I suspect that the Bluetooth radio is being driven especially hard in these fringe reception instances to keep the connection with the car alive if at all possible. I don't know the specifics of the Android BT API nor the Tesla app's internal code, but I think there is something the Tesla app does in an attempt to make its BT connection with the car more robust compared to most other BT device pairings. This is actually a bad thing when it comes to unnecessary distant/fringe reception and needless power draw. I want the BT connection to work for Phone Key when I'm near to the vehicle, but otherwise it's fine being disconnected and using other data channels like Wi-Fi and cellular data to remotely control the car.


----------



## Ed Woodrick (May 26, 2018)

forumer said:


> I realize this thread has aged some, but I have seen the same massive battery drain as harrison987, including negligible or even negative charge rates on lesser powered chargers, and wanted to share some details.
> 
> I've been able to readily reproduce this behavior since December 2018 when I first started using the Bluetooth Phone Key feature on a new Model 3. The phone being used is a Nexus 5X running Android 8.1.0 with Google Fi as the service provider (often using T-Mobile at home). It's of course not the newest phone hardware or Android OS, but it's a clean Google OS image without carrier bloatware/mods and the battery is still in excellent shape - Holding a charge well for my typical daily use. That is until I start using the Tesla app's Phone Key feature.
> 
> ...


Is it paired for key and audio or just the key? Drop the audio if it is, then check the draw. If it is still high, disconnect it totally and then pair with a Bluetooth headset or any other Bluetooth device and check the draw.


----------



## forumer (Feb 23, 2019)

Ed Woodrick said:


> Is it paired for key and audio or just the key? Drop the audio if it is, then check the draw. If it is still high, disconnect it totally and then pair with a Bluetooth headset or any other Bluetooth device and check the draw.

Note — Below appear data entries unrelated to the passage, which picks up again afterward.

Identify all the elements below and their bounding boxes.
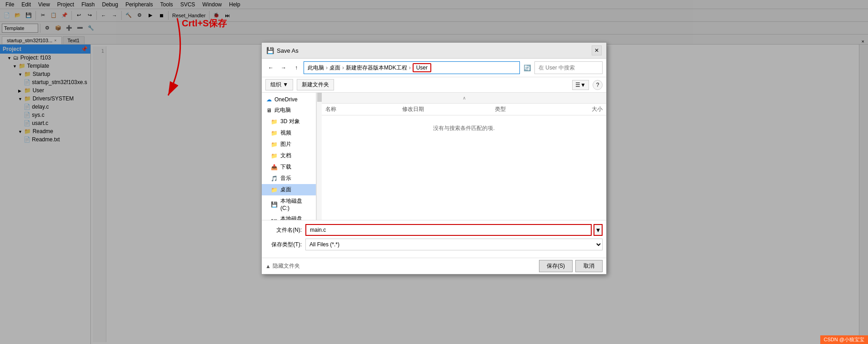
- col-name: 名称: [325, 105, 402, 113]
- nav-downloads[interactable]: 📥 下载: [262, 161, 316, 173]
- nav-video[interactable]: 📁 视频: [262, 127, 316, 139]
- file-list: ∧ 名称 修改日期 类型 大小 没有与搜索条件匹配的项.: [322, 93, 606, 220]
- onedrive-label: OneDrive: [274, 96, 298, 103]
- drive-d-label: 本地磁盘 (D:): [280, 215, 311, 220]
- path-sep3: ›: [409, 65, 411, 71]
- folder-video-label: 视频: [280, 129, 291, 137]
- dialog-title-icon: 💾: [266, 47, 274, 54]
- folder-3d-icon: 📁: [271, 119, 278, 125]
- dialog-content: ☁ OneDrive 🖥 此电脑 📁 3D 对象 📁 视频: [262, 93, 606, 220]
- folder-docs-icon: 📁: [271, 153, 278, 159]
- nav-thispc[interactable]: 🖥 此电脑: [262, 105, 316, 116]
- folder-pictures-label: 图片: [280, 140, 291, 148]
- nav-panel-wrapper: ☁ OneDrive 🖥 此电脑 📁 3D 对象 📁 视频: [262, 93, 322, 220]
- dialog-actions: 保存(S) 取消: [539, 260, 603, 272]
- col-size: 大小: [556, 105, 603, 113]
- filename-row: 文件名(N): ▼: [265, 224, 603, 236]
- filetype-row: 保存类型(T): All Files (*.*): [265, 239, 603, 250]
- onedrive-icon: ☁: [266, 96, 272, 103]
- filename-dropdown-btn[interactable]: ▼: [594, 224, 603, 236]
- folder-dl-label: 下载: [280, 163, 291, 171]
- folder-desktop-label: 桌面: [280, 186, 291, 194]
- addr-up-btn[interactable]: ↑: [291, 62, 302, 73]
- folder-music-label: 音乐: [280, 174, 291, 182]
- path-desktop: 桌面: [329, 64, 340, 72]
- folder-music-icon: 🎵: [271, 175, 278, 182]
- pc-label: 此电脑: [274, 106, 291, 114]
- path-pc: 此电脑: [308, 64, 324, 72]
- hide-arrow-icon: ▲: [265, 263, 271, 269]
- drive-c-label: 本地磁盘 (C:): [280, 197, 311, 211]
- path-project: 新建密存器版本MDK工程: [346, 64, 407, 72]
- hide-files-toggle[interactable]: ▲ 隐藏文件夹: [265, 262, 300, 270]
- help-btn[interactable]: ?: [593, 80, 603, 90]
- addr-back-btn[interactable]: ←: [265, 62, 276, 73]
- addr-refresh-btn[interactable]: 🔄: [522, 62, 533, 73]
- col-date: 修改日期: [402, 105, 494, 113]
- address-path[interactable]: 此电脑 › 桌面 › 新建密存器版本MDK工程 › User: [304, 61, 520, 74]
- empty-message: 没有与搜索条件匹配的项.: [322, 115, 606, 141]
- address-bar: ← → ↑ 此电脑 › 桌面 › 新建密存器版本MDK工程 › User 🔄: [262, 59, 606, 77]
- nav-drive-c[interactable]: 💾 本地磁盘 (C:): [262, 195, 316, 213]
- new-folder-btn[interactable]: 新建文件夹: [297, 79, 334, 90]
- filename-input[interactable]: [305, 224, 592, 236]
- hide-files-label: 隐藏文件夹: [273, 262, 300, 270]
- sort-chevron: ∧: [463, 95, 466, 100]
- dialog-title-bar: 💾 Save As ✕: [262, 43, 606, 59]
- save-as-dialog: 💾 Save As ✕ ← → ↑ 此电脑 › 桌面 › 新建密存器版本MDK工…: [261, 42, 607, 274]
- dialog-title-text: Save As: [277, 47, 299, 54]
- save-button[interactable]: 保存(S): [539, 260, 573, 272]
- drive-c-icon: 💾: [271, 201, 278, 208]
- pc-icon: 🖥: [266, 107, 272, 114]
- nav-scroll-thumb: [317, 93, 322, 102]
- folder-desktop-icon: 📁: [271, 187, 278, 193]
- nav-music[interactable]: 🎵 音乐: [262, 173, 316, 184]
- folder-3d-label: 3D 对象: [280, 118, 300, 125]
- file-toolbar: 组织 ▼ 新建文件夹 ☰▼ ?: [262, 77, 606, 93]
- col-type: 类型: [495, 105, 557, 113]
- dialog-footer: ▲ 隐藏文件夹 保存(S) 取消: [262, 258, 606, 274]
- folder-dl-icon: 📥: [271, 164, 278, 170]
- filename-label: 文件名(N):: [265, 226, 302, 234]
- drive-d-icon: 💾: [271, 219, 278, 220]
- dialog-bottom: 文件名(N): ▼ 保存类型(T): All Files (*.*): [262, 220, 606, 258]
- nav-3d[interactable]: 📁 3D 对象: [262, 116, 316, 127]
- path-sep2: ›: [342, 65, 344, 71]
- nav-scrollbar[interactable]: [316, 93, 322, 220]
- dialog-close-btn[interactable]: ✕: [592, 45, 602, 55]
- nav-drive-d[interactable]: 💾 本地磁盘 (D:): [262, 213, 316, 220]
- dialog-overlay: 💾 Save As ✕ ← → ↑ 此电脑 › 桌面 › 新建密存器版本MDK工…: [0, 0, 868, 344]
- search-input[interactable]: [534, 61, 603, 74]
- path-user: User: [413, 63, 431, 72]
- nav-desktop[interactable]: 📁 桌面: [262, 184, 316, 195]
- cancel-button[interactable]: 取消: [575, 260, 603, 272]
- filetype-label: 保存类型(T):: [265, 241, 302, 249]
- nav-panel: ☁ OneDrive 🖥 此电脑 📁 3D 对象 📁 视频: [262, 93, 316, 220]
- folder-pictures-icon: 📁: [271, 141, 278, 148]
- nav-documents[interactable]: 📁 文档: [262, 150, 316, 161]
- folder-video-icon: 📁: [271, 130, 278, 136]
- view-toggle-btn[interactable]: ☰▼: [572, 80, 589, 90]
- csdn-badge: CSDN @小狼宝宝: [820, 335, 868, 344]
- nav-pictures[interactable]: 📁 图片: [262, 139, 316, 150]
- file-list-columns: 名称 修改日期 类型 大小: [322, 104, 606, 115]
- file-list-sort-header: ∧: [322, 93, 606, 104]
- organize-btn[interactable]: 组织 ▼: [265, 79, 293, 90]
- folder-docs-label: 文档: [280, 152, 291, 160]
- nav-onedrive[interactable]: ☁ OneDrive: [262, 95, 316, 105]
- path-sep1: ›: [326, 65, 328, 71]
- filetype-select[interactable]: All Files (*.*): [305, 239, 603, 250]
- addr-fwd-btn[interactable]: →: [278, 62, 289, 73]
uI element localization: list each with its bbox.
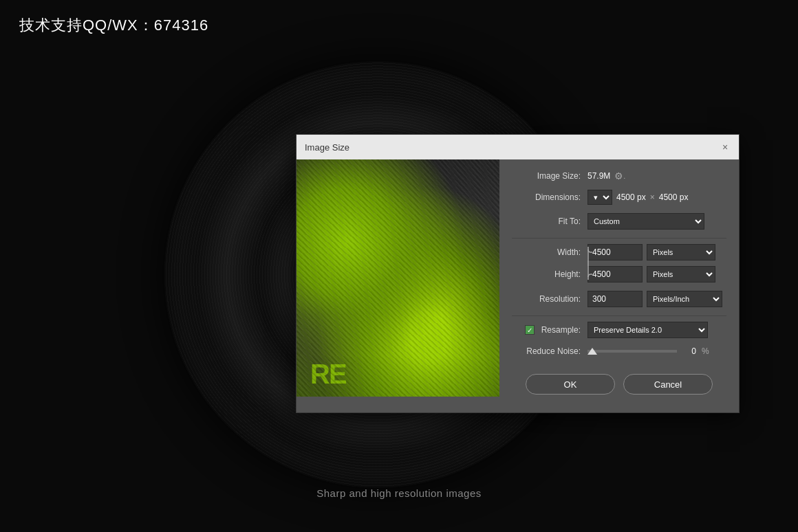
dialog-title: Image Size [305, 142, 349, 153]
width-unit-select[interactable]: Pixels Percent Inches [647, 244, 715, 261]
noise-label: Reduce Noise: [512, 346, 581, 356]
noise-value: 0 [682, 346, 696, 356]
width-label: Width: [512, 247, 581, 257]
fit-to-label: Fit To: [512, 217, 581, 226]
dimensions-dropdown[interactable]: ▾ [587, 190, 612, 205]
dimensions-x: × [650, 192, 655, 202]
groove-overlay [296, 159, 499, 397]
noise-slider-container: 0 % [587, 346, 726, 356]
settings-panel: Image Size: 57.9M ⚙ . Dimensions: ▾ 4500… [499, 159, 739, 412]
noise-slider[interactable] [587, 350, 677, 353]
reduce-noise-row: Reduce Noise: 0 % [512, 346, 726, 356]
gear-dot: . [623, 172, 625, 180]
divider-2 [512, 315, 726, 316]
height-unit-select[interactable]: Pixels Percent Inches [647, 266, 715, 282]
gear-icon[interactable]: ⚙ [614, 170, 623, 181]
image-size-label: Image Size: [512, 171, 581, 181]
preview-inner: RE [296, 159, 499, 397]
dimensions-label: Dimensions: [512, 192, 581, 202]
resolution-input[interactable] [587, 291, 643, 307]
cancel-button[interactable]: Cancel [623, 374, 713, 395]
width-input[interactable] [587, 244, 643, 261]
link-bracket-icon [583, 247, 593, 280]
resample-checkbox[interactable]: ✓ [525, 325, 535, 335]
width-row: Width: Pixels Percent Inches [512, 244, 726, 261]
dialog-buttons: OK Cancel [512, 364, 726, 401]
checkmark-icon: ✓ [527, 326, 532, 334]
height-input[interactable] [587, 266, 643, 282]
watermark-text: 技术支持QQ/WX：674316 [19, 15, 208, 36]
resolution-label: Resolution: [512, 294, 581, 304]
preview-text: RE [310, 359, 346, 390]
height-row: Height: Pixels Percent Inches [512, 266, 726, 282]
bottom-caption: Sharp and high resolution images [316, 487, 481, 499]
dimensions-h: 4500 px [659, 192, 689, 202]
resample-label: Resample: [541, 325, 581, 335]
image-size-value: 57.9M [587, 171, 610, 181]
fit-to-row: Fit To: Custom Default Photoshop Size U.… [512, 213, 726, 230]
dimensions-w: 4500 px [616, 192, 646, 202]
resample-select[interactable]: Preserve Details 2.0 Automatic Bicubic S… [587, 322, 708, 338]
ok-button[interactable]: OK [526, 374, 615, 395]
image-size-dialog: Image Size × RE Image Size: 57.9M ⚙ . [296, 134, 740, 413]
width-height-group: Width: Pixels Percent Inches Height: Pix… [512, 244, 726, 282]
dimensions-row: Dimensions: ▾ 4500 px × 4500 px [512, 190, 726, 205]
height-label: Height: [512, 269, 581, 279]
dialog-preview-image: RE [296, 159, 499, 397]
slider-thumb-icon[interactable] [587, 348, 597, 355]
resolution-unit-select[interactable]: Pixels/Inch Pixels/cm [647, 291, 722, 307]
resample-row: ✓ Resample: Preserve Details 2.0 Automat… [512, 322, 726, 338]
divider [512, 238, 726, 239]
image-size-row: Image Size: 57.9M ⚙ . [512, 170, 726, 181]
dialog-body: RE Image Size: 57.9M ⚙ . Dimensions: ▾ [296, 159, 739, 412]
fit-to-select[interactable]: Custom Default Photoshop Size U.S. Paper [587, 213, 704, 230]
noise-percent: % [702, 346, 709, 356]
close-button[interactable]: × [720, 142, 731, 153]
resolution-row: Resolution: Pixels/Inch Pixels/cm [512, 291, 726, 307]
dialog-titlebar: Image Size × [296, 135, 739, 159]
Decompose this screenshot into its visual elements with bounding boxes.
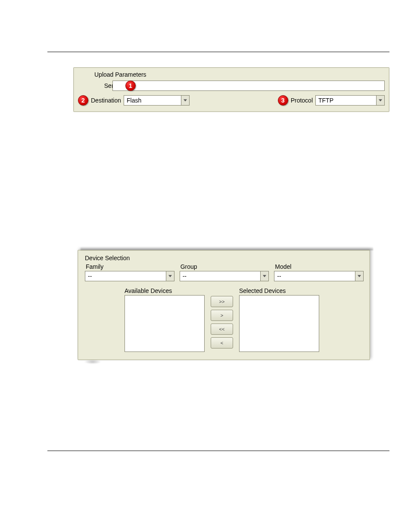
family-label: Family (85, 263, 174, 270)
selected-listbox[interactable] (239, 295, 319, 352)
upload-parameters-title: Upload Parameters (94, 71, 383, 78)
svg-marker-3 (263, 275, 266, 277)
protocol-combo[interactable]: TFTP (315, 95, 385, 106)
model-combo[interactable]: -- (274, 271, 364, 281)
available-label: Available Devices (125, 287, 205, 294)
destination-value: Flash (124, 96, 181, 105)
filters-row: Family -- Group -- Model (85, 263, 363, 281)
callout-1-icon: 1 (125, 81, 136, 91)
family-value: -- (85, 271, 166, 281)
group-label: Group (180, 263, 268, 270)
move-one-left-button[interactable]: < (211, 337, 233, 348)
device-selection-title: Device Selection (85, 255, 363, 261)
selected-label: Selected Devices (239, 287, 319, 294)
protocol-value: TFTP (316, 96, 376, 105)
chevron-down-icon (355, 271, 363, 281)
model-label: Model (274, 263, 363, 270)
destination-label: Destination (91, 97, 121, 104)
panel-shadow-bottom (84, 360, 101, 364)
available-listbox[interactable] (125, 295, 205, 352)
chevron-down-icon (260, 271, 268, 281)
server-row: Server 1 (78, 81, 385, 91)
svg-marker-0 (184, 100, 187, 102)
svg-marker-2 (168, 275, 172, 277)
protocol-label: Protocol (291, 97, 313, 104)
device-selection-panel: Device Selection Family -- Group -- (78, 250, 370, 360)
bottom-rule (47, 451, 389, 451)
dest-protocol-row: 2 Destination Flash 3 Protocol TFTP (78, 95, 385, 106)
callout-2-icon: 2 (78, 95, 88, 106)
chevron-down-icon (166, 271, 174, 281)
callout-3-icon: 3 (278, 95, 288, 106)
move-all-right-button[interactable]: >> (211, 296, 233, 307)
top-rule (47, 52, 389, 52)
panel-shadow (81, 247, 373, 250)
svg-marker-1 (379, 100, 382, 102)
chevron-down-icon (181, 96, 189, 105)
model-value: -- (274, 271, 355, 281)
group-value: -- (180, 271, 261, 281)
svg-marker-4 (358, 275, 361, 277)
family-combo[interactable]: -- (85, 271, 174, 281)
chevron-down-icon (376, 96, 384, 105)
server-input[interactable] (112, 81, 385, 91)
dual-list: Available Devices >> > << < Selected Dev… (85, 287, 363, 352)
destination-combo[interactable]: Flash (124, 95, 190, 106)
transfer-buttons: >> > << < (211, 296, 233, 348)
group-combo[interactable]: -- (180, 271, 269, 281)
upload-parameters-panel: Upload Parameters Server 1 2 Destination… (73, 67, 389, 112)
move-one-right-button[interactable]: > (211, 310, 233, 321)
move-all-left-button[interactable]: << (211, 324, 233, 335)
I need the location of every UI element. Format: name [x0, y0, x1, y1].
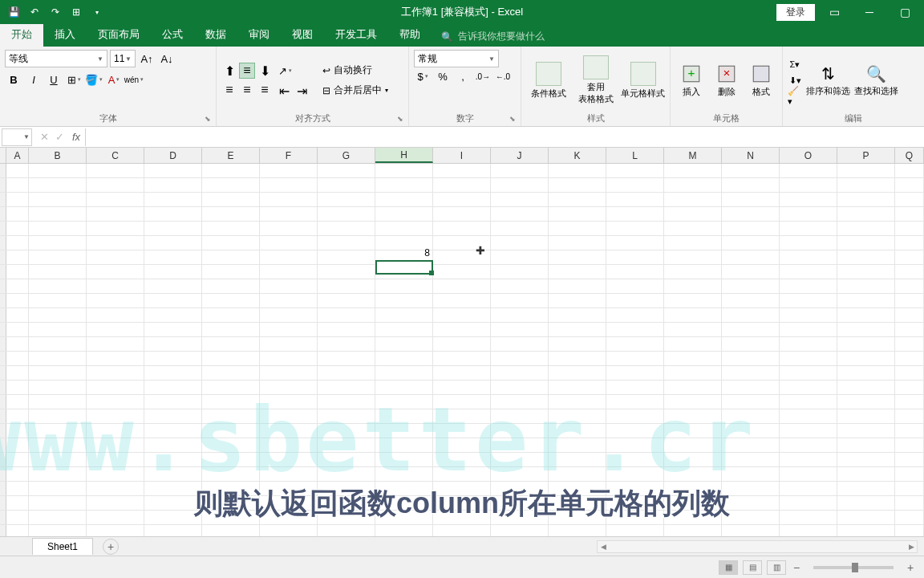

Currently the phone is paired for both key and audio, but a while ago it was only paired for key and if I recall correctly I still saw the high power draw. I'd have to go back and retest to be certain though. However, I can confidently say that in the fringe reception instances I mentioned above, if anything is showing as connected at a large, seemingly absurd distance it is the key in the Tesla app, not the audio device instance in the Android BT settings. And no, I have never seen such a power draw issue with this phone and any other BT devices, past or present.


----------